Your company delivers an expensive new training program to employees and then, like any smart company does, spends the next few months measuring the effects. Immediately after sales training, you find that your newly trained salespeople are only using two of the six selling approaches that training presented to them. Or six months after you trained your front-desk hotel staff, you discover that right after training, they started applying some of the customer-service strategies you taught them, but have now abandoned them and it’s back to “business as usual.”

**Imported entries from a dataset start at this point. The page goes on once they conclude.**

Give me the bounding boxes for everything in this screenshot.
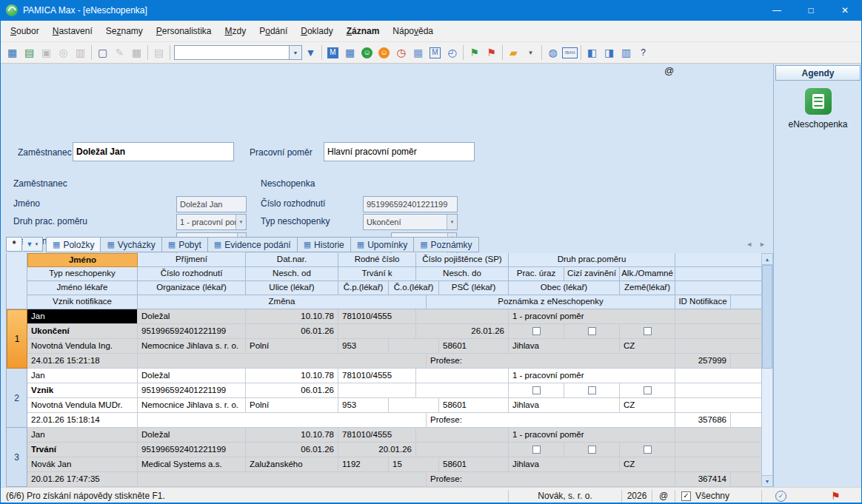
grid-cell[interactable]: CZ bbox=[620, 339, 675, 354]
quick-search-dropdown-icon[interactable]: ▼ bbox=[290, 45, 302, 60]
personnel-m-icon[interactable]: M bbox=[324, 44, 341, 61]
homebanking-icon[interactable]: ◍ bbox=[544, 44, 561, 61]
grid-cell[interactable]: Novák Jan bbox=[27, 457, 138, 472]
grid-cell[interactable]: Polní bbox=[246, 398, 338, 413]
attendance-clock-icon[interactable]: ◷ bbox=[392, 44, 410, 61]
new-record-icon[interactable]: ▢ bbox=[94, 44, 111, 61]
menu-item[interactable]: Nápověda bbox=[386, 22, 440, 40]
column-header[interactable]: Ulice (lékař) bbox=[246, 281, 338, 295]
decision-number-field[interactable]: 951996592401221199 bbox=[363, 196, 458, 212]
grid-cell[interactable] bbox=[138, 472, 427, 487]
grid-cell[interactable] bbox=[138, 413, 427, 428]
grid-cell[interactable]: 781010/4555 bbox=[338, 428, 416, 443]
employees-green-icon[interactable]: ☺ bbox=[358, 44, 375, 61]
column-header[interactable]: Č.o.(lékař) bbox=[389, 281, 439, 295]
scroll-up-icon[interactable]: ▲ bbox=[762, 254, 772, 265]
menu-item[interactable]: Záznam bbox=[340, 22, 387, 40]
grid-cell[interactable] bbox=[416, 383, 509, 398]
column-header[interactable]: Trvání k bbox=[338, 267, 416, 281]
verified-check-icon[interactable]: ✓ bbox=[775, 491, 786, 502]
agenda-eneschopenka[interactable]: eNeschopenka bbox=[774, 88, 862, 130]
incapacity-type-select[interactable]: Ukončení ▼ bbox=[363, 214, 458, 230]
tab-scroll-left-icon[interactable]: ◄ bbox=[746, 241, 752, 248]
grid-cell[interactable] bbox=[416, 309, 509, 324]
column-header[interactable]: Typ neschopenky bbox=[27, 267, 138, 281]
grid-cell[interactable]: 58601 bbox=[439, 398, 509, 413]
menu-item[interactable]: Mzdy bbox=[218, 22, 253, 40]
record-flag-icon[interactable]: ⚑ bbox=[831, 490, 841, 502]
grid-cell[interactable]: Zalužanského bbox=[246, 457, 338, 472]
column-header[interactable]: Obec (lékař) bbox=[509, 281, 620, 295]
edit-record-icon[interactable]: ✎ bbox=[111, 44, 128, 61]
documents-folder-icon[interactable]: ▰ bbox=[505, 44, 522, 61]
menu-item[interactable]: Doklady bbox=[294, 22, 339, 40]
scroll-down-icon[interactable]: ▼ bbox=[762, 475, 772, 486]
grid-cell[interactable]: 26.01.26 bbox=[416, 324, 509, 339]
grid-cell[interactable]: Trvání bbox=[27, 443, 138, 457]
quick-search-input[interactable] bbox=[174, 45, 290, 60]
company-name[interactable]: Novák, s. r. o. bbox=[509, 488, 621, 504]
grid-cell[interactable]: 1 - pracovní poměr bbox=[509, 428, 675, 443]
employment-type-field[interactable]: Hlavní pracovní poměr bbox=[324, 142, 475, 161]
scrollbar-track[interactable] bbox=[762, 265, 772, 475]
grid-cell[interactable]: Profese: bbox=[427, 354, 675, 369]
green-flag-icon[interactable]: ⚑ bbox=[466, 44, 483, 61]
grid-cell[interactable]: 951996592401221199 bbox=[138, 324, 246, 339]
column-header[interactable]: Alk./Omamné bbox=[620, 267, 675, 281]
grid-cell[interactable] bbox=[338, 383, 416, 398]
grid-cell[interactable]: Novotná Vendula MUDr. bbox=[27, 398, 138, 413]
grid-checkbox-cell[interactable] bbox=[620, 383, 675, 398]
grid-cell[interactable]: CZ bbox=[620, 457, 675, 472]
column-header[interactable]: Jméno bbox=[27, 253, 138, 267]
grid-checkbox-cell[interactable] bbox=[564, 443, 620, 457]
panel-grid-icon[interactable]: ▥ bbox=[618, 44, 635, 61]
close-button[interactable]: ✕ bbox=[828, 0, 862, 21]
grid-checkbox-cell[interactable] bbox=[620, 324, 675, 339]
context-help-icon[interactable]: ? bbox=[635, 44, 652, 61]
grid-cell[interactable]: 951996592401221199 bbox=[138, 383, 246, 398]
column-header[interactable]: Organizace (lékař) bbox=[138, 281, 246, 295]
grid-cell[interactable]: 1 - pracovní poměr bbox=[509, 369, 675, 383]
column-header[interactable]: ID Notifikace bbox=[675, 295, 731, 309]
menu-item[interactable]: Personalistika bbox=[150, 22, 218, 40]
grid-cell[interactable]: 257999 bbox=[675, 354, 731, 369]
row-number[interactable]: 1 bbox=[7, 309, 27, 369]
grid-cell[interactable]: 58601 bbox=[439, 457, 509, 472]
column-header[interactable]: PSČ (lékař) bbox=[439, 281, 509, 295]
grid-cell[interactable] bbox=[416, 428, 509, 443]
column-header[interactable]: Země(lékař) bbox=[620, 281, 675, 295]
grid-cell[interactable]: 10.10.78 bbox=[246, 428, 338, 443]
menu-item[interactable]: Seznamy bbox=[99, 22, 150, 40]
column-header[interactable]: Vznik notifikace bbox=[27, 295, 138, 309]
tab-item[interactable]: ▦Vycházky bbox=[101, 237, 161, 252]
grid-checkbox-cell[interactable] bbox=[509, 443, 564, 457]
grid-cell[interactable]: 20.01.26 bbox=[338, 443, 416, 457]
maximize-button[interactable]: □ bbox=[794, 0, 828, 21]
column-header[interactable]: Nesch. do bbox=[416, 267, 509, 281]
column-header[interactable]: Druh prac.poměru bbox=[509, 253, 675, 267]
column-header[interactable]: Nesch. od bbox=[246, 267, 338, 281]
tab-item[interactable]: ▦Položky bbox=[46, 237, 101, 252]
grid-cell[interactable]: 1192 bbox=[338, 457, 389, 472]
grid-checkbox-cell[interactable] bbox=[620, 443, 675, 457]
red-flag-icon[interactable]: ⚑ bbox=[483, 44, 500, 61]
copy-record-icon[interactable]: ▤ bbox=[150, 44, 167, 61]
column-header[interactable]: Poznámka z eNeschopenky bbox=[427, 295, 675, 309]
grid-cell[interactable] bbox=[389, 398, 439, 413]
column-header[interactable]: Cizí zavinění bbox=[564, 267, 620, 281]
new-tab-button[interactable]: * bbox=[6, 237, 22, 252]
row-number[interactable]: 2 bbox=[7, 369, 27, 428]
export-icon[interactable]: ▥ bbox=[72, 44, 89, 61]
grid-cell[interactable] bbox=[389, 339, 439, 354]
agenda-window-icon[interactable]: ▤ bbox=[21, 44, 38, 61]
table-filter-button[interactable]: ▼ ▼ bbox=[23, 237, 43, 252]
dropdown-arrow-icon[interactable]: ▼ bbox=[235, 215, 246, 229]
column-header[interactable]: Jméno lékaře bbox=[27, 281, 138, 295]
employment-kind-select[interactable]: 1 - pracovní poměr ▼ bbox=[176, 214, 247, 230]
grid-cell[interactable]: Doležal bbox=[138, 428, 246, 443]
column-header[interactable]: Rodné číslo bbox=[338, 253, 416, 267]
grid-cell[interactable]: 10.10.78 bbox=[246, 309, 338, 324]
grid-checkbox-cell[interactable] bbox=[509, 383, 564, 398]
grid-cell[interactable]: 58601 bbox=[439, 339, 509, 354]
grid-cell[interactable]: Profese: bbox=[427, 472, 675, 487]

Frustrating? Costly? Infuriating? Yes, it all of those things, and worse. How can you get trainees to absorb more of the information you give them, and increase the chances that that information will “stick” and be put into use for the long term? Let’s take a closer look.
Cognitive Load Theory
According to psychologists who have studied how people learn (like Prof. Ton de Jong at the University of Twente in the Netherlands, John Sweller at the University of New South Wales, and many others), the human brain can be expected to absorb a relatively small percentage of the information delivered in a learning situation – at times as little as 10%. But it is possible to improve that percentage dramatically.
To understand how that percentage can be increased, it is important to understand Cognitive Load Theory, which is a way of understanding the effect that sensory inputs have on your ability to process information and learn. When your senses are processing a lot of input, they filter how much information gets passed on into your short-term memory. As an example in training, your learners are dealing with a lot of input that is competing with the information you want to teach. They’re adjusting their eyes to see your slides, getting distracted by other trainees at their tables, trying to get comfortable in their seats, and maybe even getting their first gulp of coffee.
When information does get around that sensory/cognitive load, it makes it to your short-term memory, where you think about it. You judge it and if it is memorable, it then gets passed into your long-term memory where we can use it later.
To summarize – if a learner decides that information is important when it is in short-term memory, he or she will unconsciously transfer it to long-term memory. That information becomes what he or she learns because of training.
How Long Does Information Reside in Short-Term Memory?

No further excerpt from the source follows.